Sebagai perbandingan, impor pertahanan Iran periode 2009-2018 sama dengan 3,5 persen total belanja pertahanan Arab Saudi pada rentang waktu yang sama.
Kebanyakan pemasok militer Iran berasal dari Rusia serta China.
3. Apakah Iran punya rudal?
Berdasarkan data Kementerian Pertahanan AS, Iran mempunyai kekuatan misil terbesar di Timur Tengah.
Sebagian adalah jarak pendek dan menengah.
Dikatakan, negara tetangga Irak itu tengah menguji coba teknologi luar angkasa yang bisa memungkinkan mereka meluncurkan rudal antar-benua.
Namun, proyek tersebut dilaporkan terhenti pada 2015 silam setelah Iran menjalin kesepakatan nuklir dengan negara besar dunia.
Lembaga kajian Royal United Services Institute (RUSI) mengatakan, ada kemungkinan program ini berlanjut setelah perjanjian nuklir mengalami ketidakpastian.
Dilaporkan, ada bukti bahwa sejumlah proksi Iran menggunakan rudal dan sistem panduan yang diberikan untuk menyasar Israel, Saudi, hingga Uni Emirat Arab.
Pada Mei 2019, Washington memberangkatkan sistem pertahanan Patriot ke Timur Tengah setelah ketegangan dengan Teheran meningkat.
Keputusan ini mengisyaratkan AS mengantisipasi rudal balistik, rudal penjelajah, dan pesawat canggih dari pihak musuh.

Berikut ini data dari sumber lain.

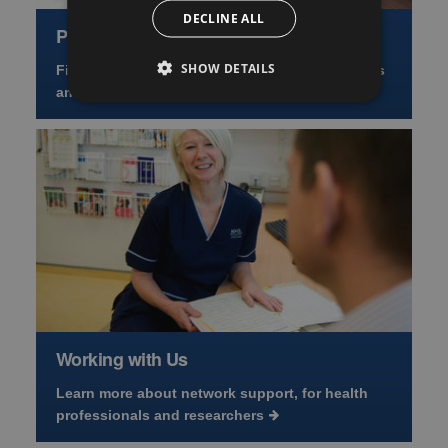
DECLINE ALL
Primary Care Resources
SHOW DETAILS
Find NRS Primary Care Network guidance, forms
and news
Working with Us
Learn more about network support, for health
professionals and researchers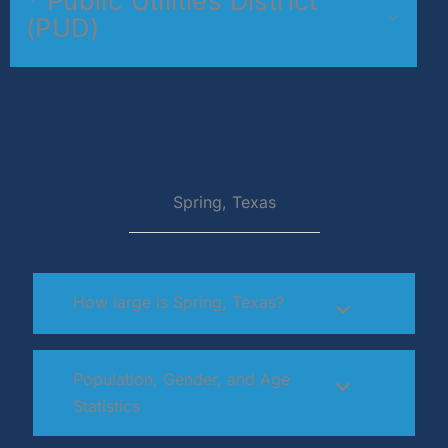
* Public Utilities District
(PUD)
Spring, Texas
How large is Spring, Texas?
Population, Gender, and Age
Statistics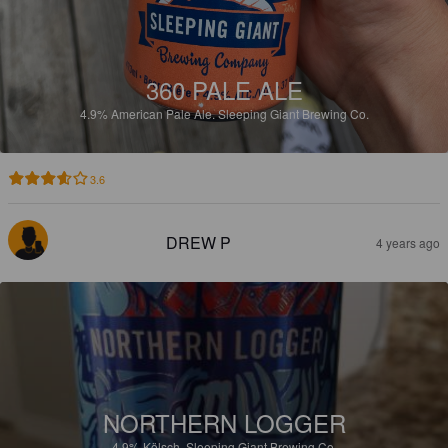
360 PALE ALE
4.9%
American Pale Ale.
Sleeping Giant Brewing Co.
3.6
DREW P
4 years ago
NORTHERN LOGGER
4.9%
Kölsch.
Sleeping Giant Brewing Co.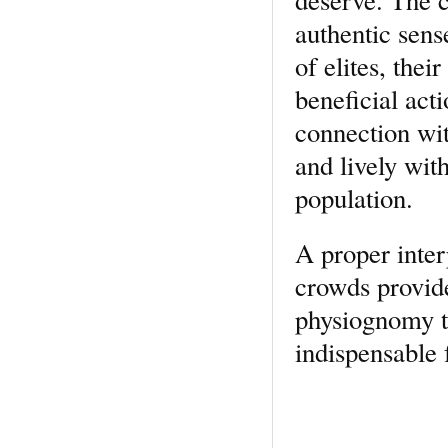
authentic sens
of elites, thei
beneficial act
connection wit
and lively wit
population.
A proper inte
crowds provide
physiognomy th
indispensable f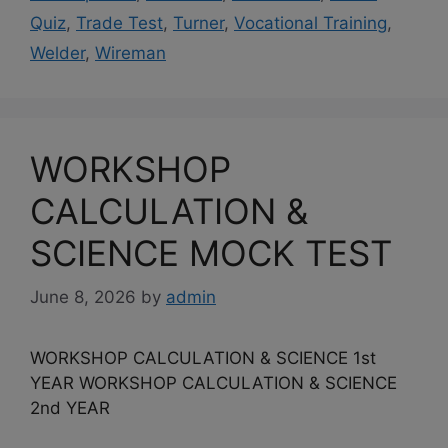
Quiz
,
Trade Test
,
Turner
,
Vocational Training
,
Welder
,
Wireman
WORKSHOP
CALCULATION &
SCIENCE MOCK TEST
June 8, 2026
by
admin
WORKSHOP CALCULATION & SCIENCE 1st
YEAR WORKSHOP CALCULATION & SCIENCE
2nd YEAR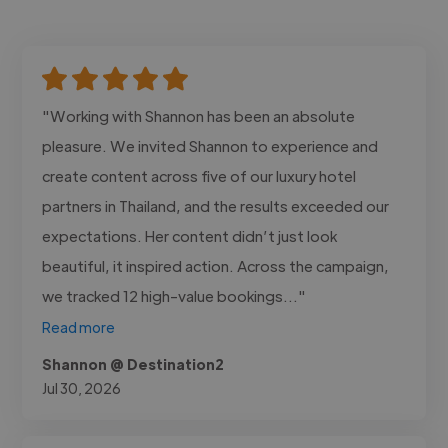
"Working with Shannon has been an absolute
pleasure. We invited Shannon to experience and
create content across five of our luxury hotel
partners in Thailand, and the results exceeded our
expectations. Her content didn’t just look
beautiful, it inspired action. Across the campaign,
we tracked 12 high-value bookings..."
Read more
Shannon @ Destination2
Jul 30, 2026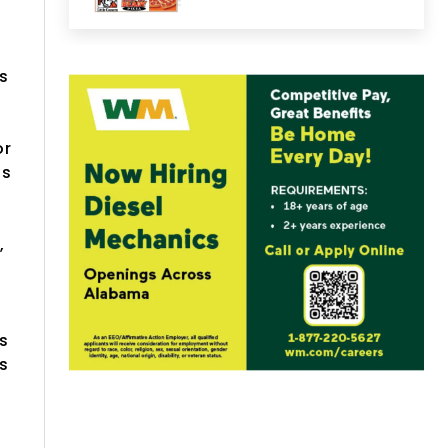
s
or
as
,
-
s
ns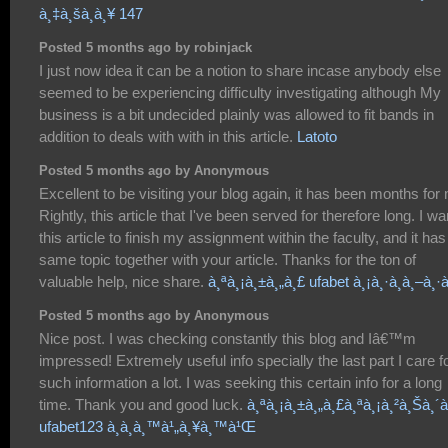
à¸‡à¸šà¸­à¸¥ 147
Posted 5 months ago by robinjack
I just now idea it can be a notion to share incase anybody else
seemed to be experiencing difficulty investigating although My
business is a bit undecided plainly was allowed to fit bands in
addition to deals with with in this article.
Latoto
Posted 5 months ago by Anonymous
Excellent to be visiting your blog again, it has been months for
Rightly, this article that I've been served for therefore long. I wa
this article to finish my assignment within the faculty, and it has
same topic together with your article. Thanks for the ton of
valuable help, nice share.
à¸ªà¸¡à¸±à¸„à¸£ ufabet à¸¡à¸·à¸­à¸–à¸·à¸
Posted 5 months ago by Anonymous
Nice post. I was checking constantly this blog and Iâ€™m
impressed! Extremely useful info specially the last part I care f
such information a lot. I was seeking this certain info for a long
time. Thank you and good luck.
à¸ªà¸¡à¸±à¸„à¸£à¸ªà¸¡à¸²à¸Šà¸´à¸
ufabet123 à¸­à¸­à¸™à¹„à¸¥à¸™à¹Œ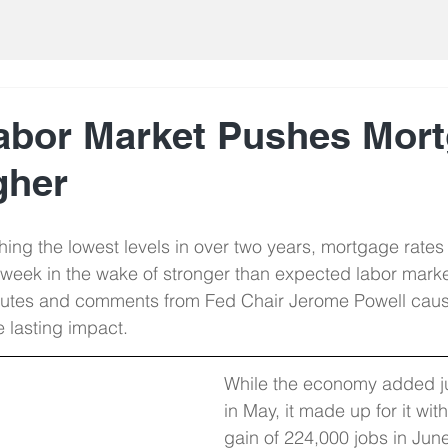
abor Market Pushes Mor
gher
hing the lowest levels in over two years, mortgage rate
 week in the wake of stronger than expected labor marke
nutes and comments from Fed Chair Jerome Powell cau
tle lasting impact.
While the economy added ju
in May, it made up for it wit
gain of 224,000 jobs in Jun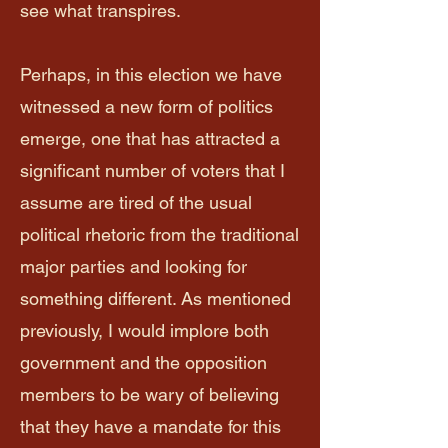
see what transpires.
Perhaps, in this election we have
witnessed a new form of politics
emerge, one that has attracted a
significant number of voters that I
assume are tired of the usual
political rhetoric from the traditional
major parties and looking for
something different. As mentioned
previously, I would implore both
government and the opposition
members to be wary of believing
that they have a mandate for this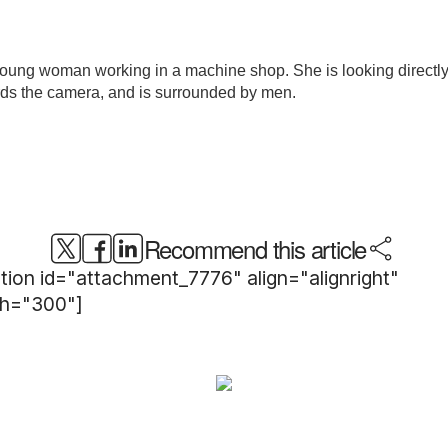
Recommend this article
tion id="attachment_7776" align="alignright"
th="300"]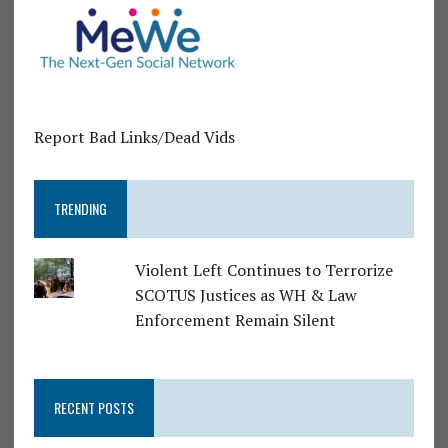
Report Bad Links/Dead Vids
TRENDING
Violent Left Continues to Terrorize
SCOTUS Justices as WH & Law
Enforcement Remain Silent
RECENT POSTS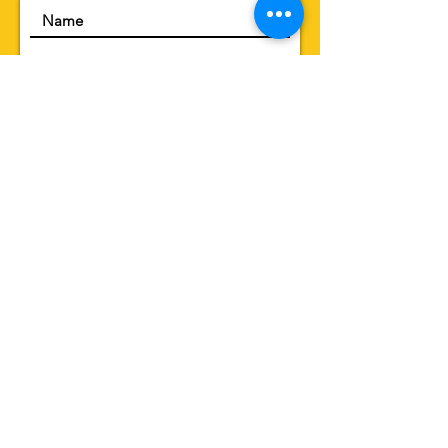
Submit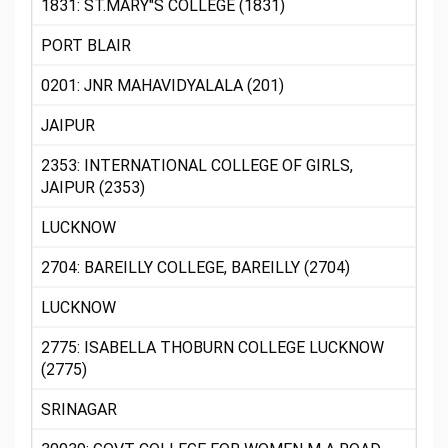
1831: ST.MARY"S COLLEGE (1831)
PORT BLAIR
0201: JNR MAHAVIDYALALA (201)
JAIPUR
2353: INTERNATIONAL COLLEGE OF GIRLS,
JAIPUR (2353)
LUCKNOW
2704: BAREILLY COLLEGE, BAREILLY (2704)
LUCKNOW
2775: ISABELLA THOBURN COLLEGE LUCKNOW
(2775)
SRINAGAR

4. Apa Iran Punya senjata non-konvensional?
Meski terkena sanksi dari pihak Barat selama bertahun-tahun, Iran disebut tetap mampu mengembangkan senjata nirawak (drone).
Lembaga kajian RUSI memaparkan, drone tersebut sudah dikerahkan pada 2016 untuk melawan ISIS, dan bisa masuk ke wilayah Israel dari Suriah.
Pada 2019, serangan rudal dan drone Teheran dikabarkan menghantam dua fasilitas penting milik perusahaan minyak Saudi, Aramco.
AS dan Riyadh menyebut bahwa serangan itu dilakukan Iran.
Namun, Teheran berkelit dan menyatakan insiden itu diklaim oleh kelompok pemberontak Yaman, Houthi.
5. Apakah Iran punya kemampuan siber?
Sejak serangan siber yang menimpa fasilitas nuklir mereka pada 2010 silam, Teheran mulai serius membenahi sektor itu.
Diduga, Garda Revolusi mempunyai pusat komando siber sendiri, yang bertugas melakukan kegiatan mata-mata, baik untuk militer maupun ekonomi.
Laporan militer AS pada 2019 mengungkapkan, Iran melancarkan serangan siber yang menyasar perusahaan aeronautika, kontraktor pertahanan, hingga perusahaan telekomunikasi.
Kemudian raksasa teknologi Microsoft menjelaskan, ada kelompok peretas yang berhubungan dengan Teheran mencoba membobol akun pejabat AS.